[WORK TASK]
Your answer should be each line of the entries that contains the word "Stage", copied in full.

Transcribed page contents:
%%
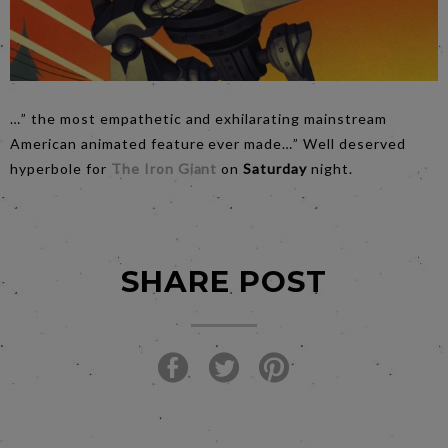
…” the most empathetic and exhilarating mainstream
American animated feature ever made…” Well deserved
hyperbole for
The Iron Giant
on
Saturday
night.
SHARE POST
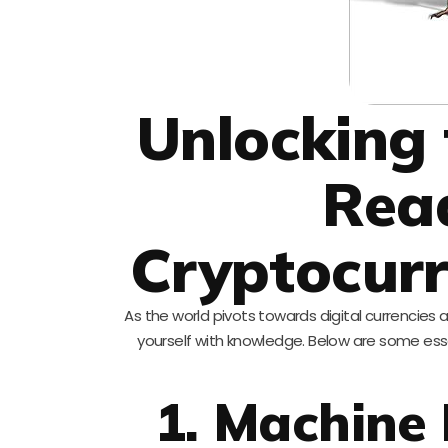
Unlocking 
Rea
Cryptocurr
As the world pivots towards digital currencies
yourself with knowledge. Below are some ess
1. Machine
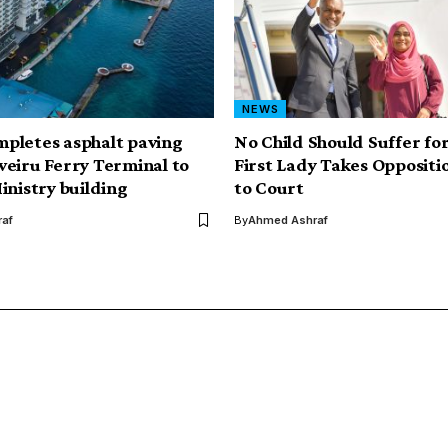
NEWS
pletes asphalt paving
No Child Should Suffer for 
eiru Ferry Terminal to
First Lady Takes Oppositio
inistry building
to Court
af
By
Ahmed Ashraf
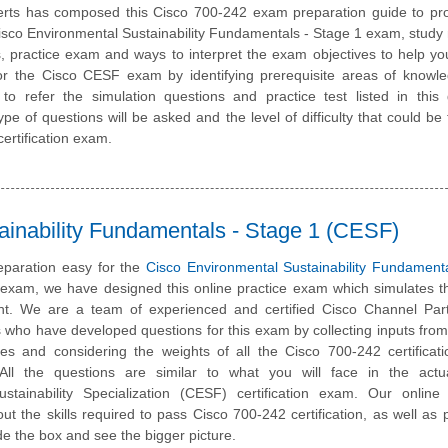
rts has composed this Cisco 700-242 exam preparation guide to pro
sco Environmental Sustainability Fundamentals - Stage 1 exam, study 
, practice exam and ways to interpret the exam objectives to help y
or the Cisco CESF exam by identifying prerequisite areas of knowl
 refer the simulation questions and practice test listed in this 
pe of questions will be asked and the level of difficulty that could be 
ertification exam.
ainability Fundamentals - Stage 1 (CESF)
paration easy for the
Cisco Environmental Sustainability Fundament
n exam, we have designed this online practice exam which simulates t
t. We are a team of experienced and certified Cisco Channel Par
 who have developed questions for this exam by collecting inputs from
ates and considering the weights of all the Cisco 700-242 certifica
. All the questions are similar to what you will face in the actu
stainability Specialization (CESF) certification exam. Our online 
t the skills required to pass Cisco 700-242 certification, as well as
ide the box and see the bigger picture.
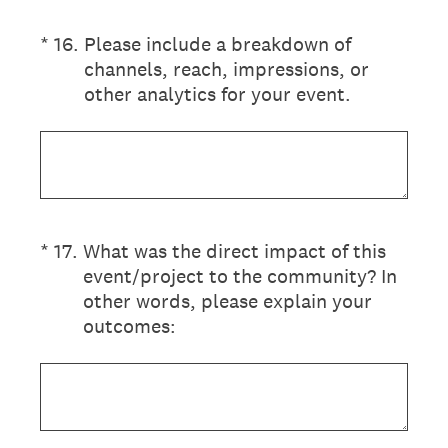
(Required.)
*
16
.
Please include a breakdown of
channels, reach, impressions, or
other analytics for your event.
(Required.)
*
17
.
What was the direct impact of this
event/project to the community? In
other words, please explain your
outcomes:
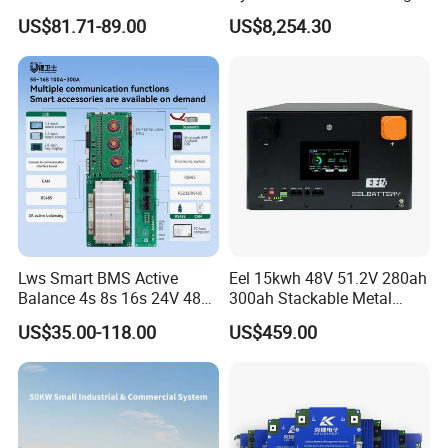
Pb2a16s30p16s/48V
Storage Three Phase
US$81.71-89.00
US$8,254.30
Household Energy Inverter
Grid/off Grid System
BMS Active Balancer 2A
Solution
Heat Canbus RS485 display
Uart
Lws Smart BMS Active
Eel 15kwh 48V 51.2V 280ah
Balance 4s 8s 16s 24V 48V
300ah Stackable Metal
LiFePO4 100A 150A 200A
Case LiFePO4 Lithium
US$35.00-118.00
US$459.00
250A 300A with Fan for
Battery DIY Kits with 16s
Lithium Ion Battery Pack
200A BMS for Home Energy
Storage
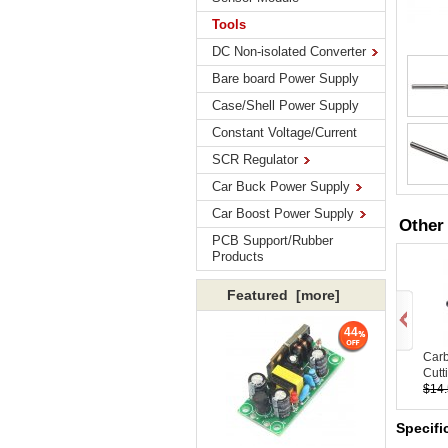
Tools
DC Non-isolated Converter
Bare board Power Supply
Case/Shell Power Supply
Constant Voltage/Current
SCR Regulator
Car Buck Power Supply
Car Boost Power Supply
Other
PCB Support/Rubber
Products
Featured [more]
44
Carb
Cutti
$14
Specifi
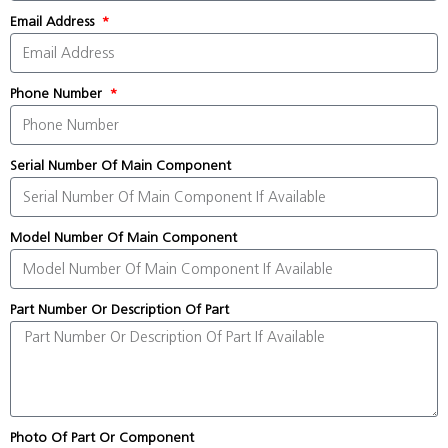
Email Address
Phone Number
Serial Number Of Main Component
Model Number Of Main Component
Part Number Or Description Of Part
Photo Of Part Or Component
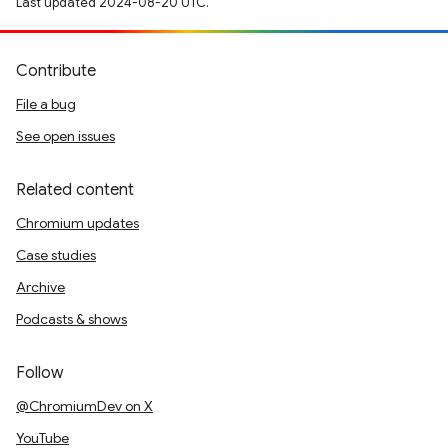
Last updated 2024-08-20 UTC.
Contribute
File a bug
See open issues
Related content
Chromium updates
Case studies
Archive
Podcasts & shows
Follow
@ChromiumDev on X
YouTube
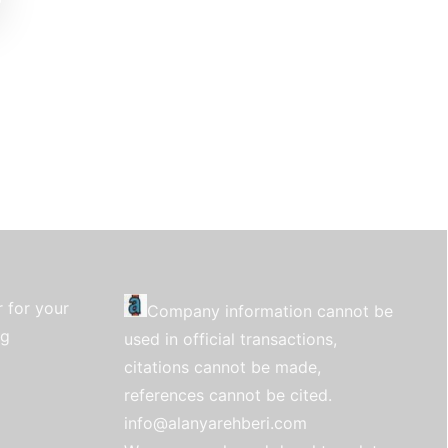
 for your
Company information cannot be
ng
used in official transactions,
citations cannot be made,
references cannot be cited.
info@alanyarehberi.com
%%
[ANSWER TO THIS EXERCISE]
sco Environmental Sustainability Fundamentals - Stage 1 exam, study 
ainability Fundamentals - Stage 1 (CESF)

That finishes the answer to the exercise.